It’s 4:30 in the afternoon on my way home from work. I slow down for a red light and Shaun pipes up from the back, “mom what’s for dinner tonight?”
Nothing is defrosted.
I haven’t been shopping in at least a week and a half.
And we are out of our allergy-friendly staples.
Can you relate?
Food allergies or not I feel like at some point we all struggle with staying ahead of the “what’s for dinner” question. Though having food allergies definitely complicates this problem. (I can’t just pick up a pizza on the way home and call it a day.)
And although I am aware of a helpful solution I don’t always choose to take advantage of it …
Here is how I look at it …
When I put the time and effort into making a weekly meal plan I save time & money, eliminate frustration and eat healthier!
I save time trying to scrape something together for dinner at the last second. And instead, I can spend that time with my family!

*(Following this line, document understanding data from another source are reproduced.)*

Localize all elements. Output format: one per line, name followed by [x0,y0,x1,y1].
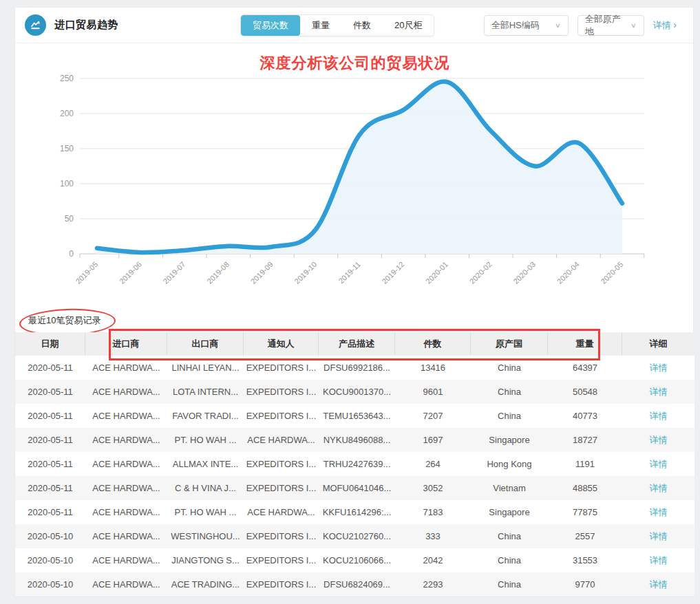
cell-notify: EXPEDITORS I... [244,476,319,500]
hs-code-select[interactable]: 全部HS编码 ∨ [484,15,569,36]
cell-exporter: PT. HO WAH ... [167,428,244,452]
table-row: 2020-05-10ACE HARDWA...ACE TRADING...EXP… [15,572,694,596]
cell-product: KKFU1614296:... [319,500,395,524]
cell-qty: 7207 [395,404,471,428]
cell-weight: 18727 [548,428,622,452]
cell-product: TRHU2427639... [319,452,395,476]
x-axis-tick-label: 2019-09 [249,260,275,285]
table-header-row: 日期 进口商 出口商 通知人 产品描述 件数 原产国 重量 详细 [15,332,694,356]
tab-trade-count[interactable]: 贸易次数 [241,15,300,36]
cell-weight: 9770 [548,572,622,596]
cell-product: KOCU2102760... [319,524,395,548]
row-detail-link[interactable]: 详情 [622,404,694,428]
tab-quantity[interactable]: 件数 [341,15,383,36]
col-header-date: 日期 [15,332,85,356]
area-fill [97,82,622,254]
cell-exporter: WESTINGHOU... [167,524,244,548]
cell-weight: 40773 [548,404,622,428]
cell-origin: Singapore [471,500,548,524]
header-detail-link[interactable]: 详情 › [653,19,677,32]
cell-exporter: ALLMAX INTE... [167,452,244,476]
col-header-importer: 进口商 [85,332,167,356]
cell-importer: ACE HARDWA... [85,380,167,404]
row-detail-link[interactable]: 详情 [622,452,694,476]
row-detail-link[interactable]: 详情 [622,428,694,452]
y-axis-tick-label: 150 [60,144,74,153]
col-header-detail: 详细 [622,332,694,356]
x-axis-tick-label: 2019-12 [380,260,405,285]
origin-select[interactable]: 全部原产地 ∨ [577,15,644,36]
row-detail-link[interactable]: 详情 [622,356,694,380]
x-axis-tick-label: 2020-02 [468,260,494,285]
x-axis-tick-label: 2019-08 [205,260,231,285]
cell-product: DFSU6824069... [319,572,395,596]
tab-weight[interactable]: 重量 [300,15,341,36]
cell-exporter: LINHAI LEYAN... [167,356,244,380]
metric-tab-group: 贸易次数 重量 件数 20尺柜 [240,14,434,36]
cell-origin: China [471,356,548,380]
cell-product: MOFU0641046... [319,476,395,500]
cell-product: KOCU9001370... [319,380,395,404]
cell-weight: 1191 [548,452,622,476]
hs-code-select-value: 全部HS编码 [491,19,540,32]
tab-teu[interactable]: 20尺柜 [383,15,434,36]
cell-origin: Vietnam [471,476,548,500]
x-axis-tick-label: 2020-01 [424,260,449,285]
table-row: 2020-05-11ACE HARDWA...FAVOR TRADI...EXP… [15,404,694,428]
cell-exporter: LOTA INTERN... [167,380,244,404]
y-axis-tick-label: 250 [60,74,74,83]
cell-origin: Singapore [471,428,548,452]
header-detail-label: 详情 [653,20,671,30]
table-row: 2020-05-10ACE HARDWA...WESTINGHOU...EXPE… [15,524,694,548]
cell-origin: China [471,548,548,572]
cell-weight: 50548 [548,380,622,404]
cell-product: KOCU2106066... [319,548,395,572]
row-detail-link[interactable]: 详情 [622,548,694,572]
table-row: 2020-05-11ACE HARDWA...ALLMAX INTE...EXP… [15,452,694,476]
cell-date: 2020-05-11 [15,452,85,476]
cell-exporter: PT. HO WAH ... [167,500,244,524]
row-detail-link[interactable]: 详情 [622,524,694,548]
row-detail-link[interactable]: 详情 [622,476,694,500]
cell-origin: China [471,404,548,428]
y-axis-tick-label: 0 [69,249,74,259]
cell-importer: ACE HARDWA... [85,428,167,452]
col-header-product: 产品描述 [319,332,395,356]
cell-product: DFSU6992186... [319,356,395,380]
cell-qty: 2042 [395,548,471,572]
cell-notify: ACE HARDWA... [244,428,319,452]
cell-qty: 333 [395,524,471,548]
header-filters: 全部HS编码 ∨ 全部原产地 ∨ 详情 › [484,15,677,36]
cell-product: NYKU8496088... [319,428,395,452]
table-caption: 最近10笔贸易记录 [28,314,100,327]
cell-weight: 64397 [548,356,622,380]
trend-line-icon [25,14,46,36]
row-detail-link[interactable]: 详情 [622,572,694,596]
cell-exporter: JIANGTONG S... [167,548,244,572]
cell-notify: ACE HARDWA... [244,500,319,524]
cell-date: 2020-05-11 [15,404,85,428]
cell-qty: 264 [395,452,471,476]
y-axis-tick-label: 50 [65,214,74,224]
row-detail-link[interactable]: 详情 [622,500,694,524]
chevron-down-icon: ∨ [555,22,561,30]
cell-weight: 48855 [548,476,622,500]
col-header-exporter: 出口商 [167,332,244,356]
trend-chart: 深度分析该公司的贸易状况 0501001502002502019-052019-… [15,43,694,313]
import-trend-card: 进口贸易趋势 贸易次数 重量 件数 20尺柜 全部HS编码 ∨ 全部原产地 ∨ … [14,7,694,597]
row-detail-link[interactable]: 详情 [622,380,694,404]
cell-date: 2020-05-11 [15,380,85,404]
red-annotation-title: 深度分析该公司的贸易状况 [15,53,694,74]
card-header: 进口贸易趋势 贸易次数 重量 件数 20尺柜 全部HS编码 ∨ 全部原产地 ∨ … [15,8,693,43]
page-title: 进口贸易趋势 [54,19,118,32]
cell-exporter: ACE TRADING... [167,572,244,596]
cell-exporter: C & H VINA J... [167,476,244,500]
cell-product: TEMU1653643... [319,404,395,428]
col-header-weight: 重量 [548,332,622,356]
cell-date: 2020-05-11 [15,476,85,500]
table-row: 2020-05-11ACE HARDWA...PT. HO WAH ...ACE… [15,428,694,452]
chevron-down-icon: ∨ [630,22,637,30]
y-axis-tick-label: 100 [60,179,74,188]
cell-date: 2020-05-10 [15,524,85,548]
cell-notify: EXPEDITORS I... [244,452,319,476]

I save money when I use a meal plan. I know what and how much food to buy each week. Thus spending less and wasting less.

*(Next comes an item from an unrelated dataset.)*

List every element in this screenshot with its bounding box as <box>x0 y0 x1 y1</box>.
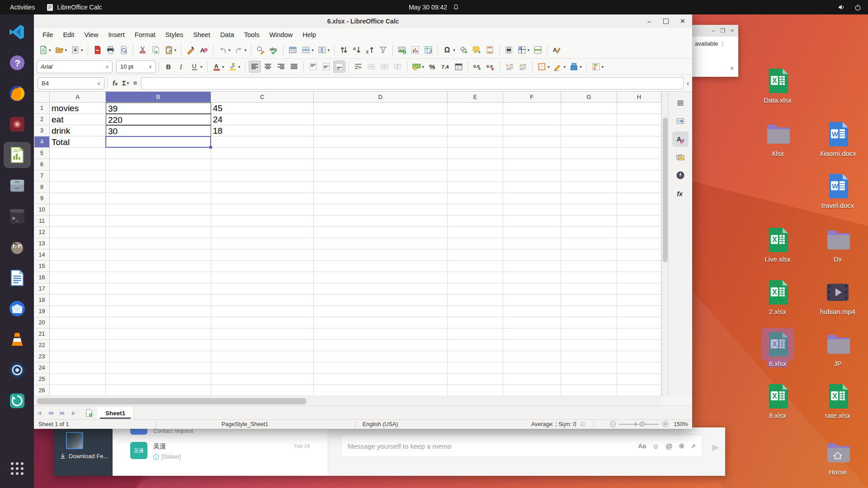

I eliminate the frustration of last-minute scrambling to make a meal that is Shaun safe and balanced in nutrition. Instead, I jump into the meal; often finding places for Shaun to help me cook! (When I don’t know what my plan is it is hard to let Shaun help with the cooking, which he loves and is a necessary skill for him to learn)
We eat healthier because I have more whole foods in my kitchen!
The upshot, meal planning for the win.
So here is my method:
- Block off time on your calendar to plan your meals before the start of each week.
- Keep all your favorite allergy-friendly recipes together. This makes it easy to reference them.
- Grab your blank weekly meal plan worksheet.
- Start with the first column of the worksheet: menu. Identify days you don’t need to cook or will eat leftovers (eating out, dinner at moms house, soccer practice)
- Then for the days that remain pick from your recipes to complete your meals for the week.
- Next, pull the recipes you have chosen for the week ahead and figure out what ingredients you need. Use the second column, shopping, to record what and how much you need.
- Cut the columns apart, the menu goes on the frigid with the recipe cards for the week. And the shopping list goes with you … well … shopping.
A few tips …
- I fill out my worksheet on Saturday for the Monday ahead. (That’s why my meal plan page starts with Monday.) You can adjust this by starting with any day that works for you.
- I tend to cook extra servings for a meal. I like to have leftovers! Both for the purpose of eating the meal again (John takes leftovers for lunch) or in some cases to use the ingredients in a new dish. (ie. roasted chicken on Monday can be used in a chicken wrap on Wednesday). This type of efficiency is really helpful now that we live with food allergies.
- I print my meal plan worksheet a week ahead of the planning. I leave it on the kitchen counter so as we run out of something I can just put it into the shopping list. Then when Saturday rolls around I plan my meals and complete my shopping list.
- I do a combination of shopping in the store and online (Yeah for Instacart!!) but in both cases, I fill out my paper shopping list. It helps me stay organized; I have found that if I try to input my list right to the computer I always miss a key ingredient leaving me running out to the store.
Right now, I only plan dinners and leave breakfast and lunch more open. I know what we like to have in the house and make sure it gets included on my shopping list if we are low on something. It works for my family.
Having said that you can easily plan breakfasts and lunches on your menu sheet if you decide that is what works for you!
As with anything in life, I cycle in and out of meal planning but when I stick to it my week is much more enjoyable!
So let’s start together, right now!
Let’s put in the extra time upfront, save money, ease the stress of dinnertime and eat healthier!!